2c. at a crusty retro bar, two glasses of sweet house wine and some microwaved tortilla española
2d. back at home, a simple soup made with the leftover chicken broth, spinach, onion, rice semolina, and shaved carrots; herbal tea
3a – 3d. a blur of jamón, honey, croquetas, bacalao, fried pimentón, more croquetas, beer, tostada de morcilla (blood sausage on toast), middling Rioja, more croquetas, and a bonito tapa (with draft vermouth)
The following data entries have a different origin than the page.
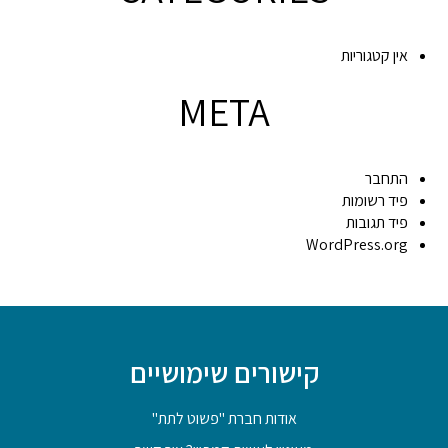
אין קטגוריות
META
התחבר
פיד רשומות
פיד תגובות
WordPress.org
קישורים שימושיים
אודות חברת "פשוט לתת"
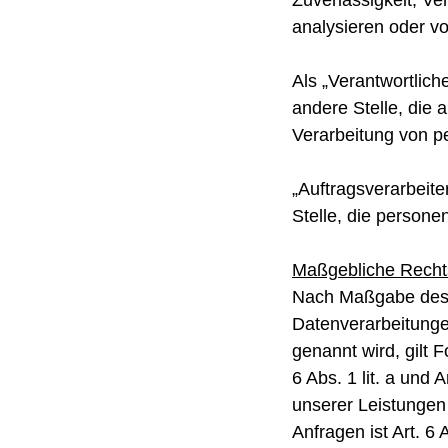
Zuverlässigkeit, Ve
analysieren oder v
Als „Verantwortlich
andere Stelle, die 
Verarbeitung von p
„Auftragsverarbeite
Stelle, die persone
Maßgebliche Recht
Nach Maßgabe des A
Datenverarbeitunge
genannt wird, gilt 
6 Abs. 1 lit. a und
unserer Leistunge
Anfragen ist Art. 6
4a. sweet tortas de chicharrones (pork crackling buns) with coffee, a little crossword puzzle, a helicopter floating in the distance
4b. gin and tonics, reheated chicken and quinoa
4c. pesto-stuffed gnocchi (bought) in pink sauce (made), sliced tomato, HB egg and breadcrumb topping; salad of roquette and frisée with olive oil, white vinegar, honey vinegar; Tempranillo
5a. just coffee
5b. a coconut water
5c. gluten-free rice pasta with yu choy, tomato sauce, and leftover egg crumbs
5d. afternoon snack: chocolate with churros, several slender and salty, one large and greasy; aperitivo: Amontillado, olives, Palo Cortado, cecina (cured beef) and mojama (cured tuna); dinner: nettle and zucchini soup, Verdejo
6a. coffee, a piece of cheese, tomato slices
6b. a coconut water
6c. supper at home (I perform): cucumber and carrot crudités with hummous; crostini of cashew butter, roasted cauliflower, black garlic; monkfish soup with miso-and-preserved-tofu broth (also in there: rice vermicelli, cod roe pâté, yu choy, cucumber, cilantro); shumai with soy-ginger-vinegar-lime sauce; a blindingly extraordinary 2004 Lan Rioja (another Victoria’s/Davidoff experience to ruin me forever); Chinese sweet bean cakes and hot-house strawberries
7a. coffee, panettone, and jamón
7b. aperitivo of stewed pork with peas; Verdejo; pisto toledano (caponata-ish) with crispy fried egg, crema de calabazita (zucchini soup), boar stew with fried potato wedges, coffee, chupito (nasty, kiddie-candy flavoured)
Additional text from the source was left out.